Dominating the view of Bletchley Park is the mansion. Bletchley, in Buckinghamshire, was ideally situated as a codebreaking site since it was accessible from London as well as university towns Oxford and Cambridge, from which many codebreakers were recruited.
This is the office of Alastair Denniston. Denniston was involved in codebreaking throughout World War I, and was instrumental in establishing Bletchley Park as Britain's codebreaking nerve centre.
This bust of prime minister Winston Churchill looks out over the main hall in the mansion.
Away from the mansion's luxurious decor, codebreakers worked in cramped prefabricated huts, at desks like this one.
Rooms at Bletchley Park are decked out in period style to give visitors an idea of what daily life there would have been like.
Cryptographers at Bletchley managed to crack German communications without the aid of computers -- though their work would push computer science forward.
This is the office of Alan Turing, in Bletchley Park's Hut 8.
Alan Turing is perhaps history's best-known code breaker. This note left at the typewriter on his desk adds a little colour to the visitors' experience.
Codebreakers needed a good grasp of German, as well as the phrases that the German military would be using.
Posters like this were designed to help the war effort.
Much of the Bletchley codebreakers' time was consumed by this -- a German military Enigma machine. Enemy forces used these machines to encode their communications, and the encryption was devilishly hard to crack.
Enigma had one fatal design flaw, however. A letter could never be encoded as itself. So if you had an "a", you knew that letter wasn't really "a". Bletchley codebreakers also relied on "cribs", which were essentially best guesses at what a message could be about, and "pinches", where Enigma codebooks were stolen from the German military in the field.
Encoding a message begins here. Typing a letter on the Enigma machine illuminates another letter.
A close-up on the Enigma keyboard.
Which letter is illuminated depends firstly on the arrangement of these rotors -- each of which has a possible 26 settings.
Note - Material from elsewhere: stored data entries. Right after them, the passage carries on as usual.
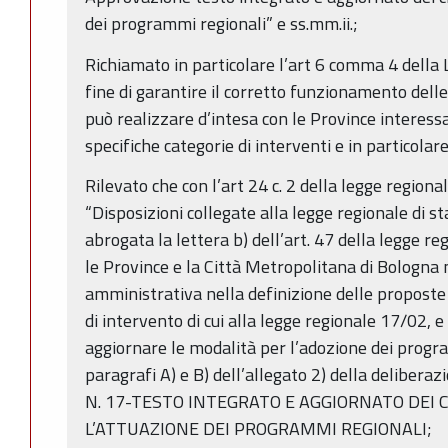
dei programmi regionali” e ss.mm.ii.;
Richiamato in particolare l’art 6 comma 4 della L
fine di garantire il corretto funzionamento delle
può realizzare d’intesa con le Province interessat
specifiche categorie di interventi e in particolar
Rilevato che con l’art 24 c. 2 della legge region
“Disposizioni collegate alla legge regionale di st
abrogata la lettera b) dell’art. 47 della legge 
le Province e la Città Metropolitana di Bologn
amministrativa nella definizione delle proposte
di intervento di cui alla legge regionale 17/02, 
aggiornare le modalità per l’adozione dei progr
paragrafi A) e B) dell’allegato 2) della delibera
N. 17-TESTO INTEGRATO E AGGIORNATO DEI C
L’ATTUAZIONE DEI PROGRAMMI REGIONALI;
Here's an individual Enigma rotor. The Enigma machine was used commercially as early as the 1920s -- but the evolving military variants added increasing levels of complexity, to make codes tougher to crack.
Making things harder is the plug board, which swapped letters with other letters of the user's choice. In total, an Enigma machine offered over 150 million million million possible settings combinations.
To read an Enigma message, all you needed to do was replicate the rotor positions and plug board settings on your own machine, and the code would be swapped back into readable text. But without knowledge of those settings, turning Enigma code into readable text was next to impossible.
Helping to crunch the numbers of possible Enigma settings combinations was the Bombe machine, a cumbersome, room-filling device pioneered by Alan Turing. Each wheel corresponded to an Enigma rotor position, and this electromechanical monster would rattle through possible settings combinations, hunting for configurations that made sense.
The replica Bombe that sits on Bletchley grounds today took more than a decade to build.
A view of the back of the replica Bombe.
Another pioneering codebreaker was Gordon Welchman, who added the "Diagonal board" refinement to the Bombe machine.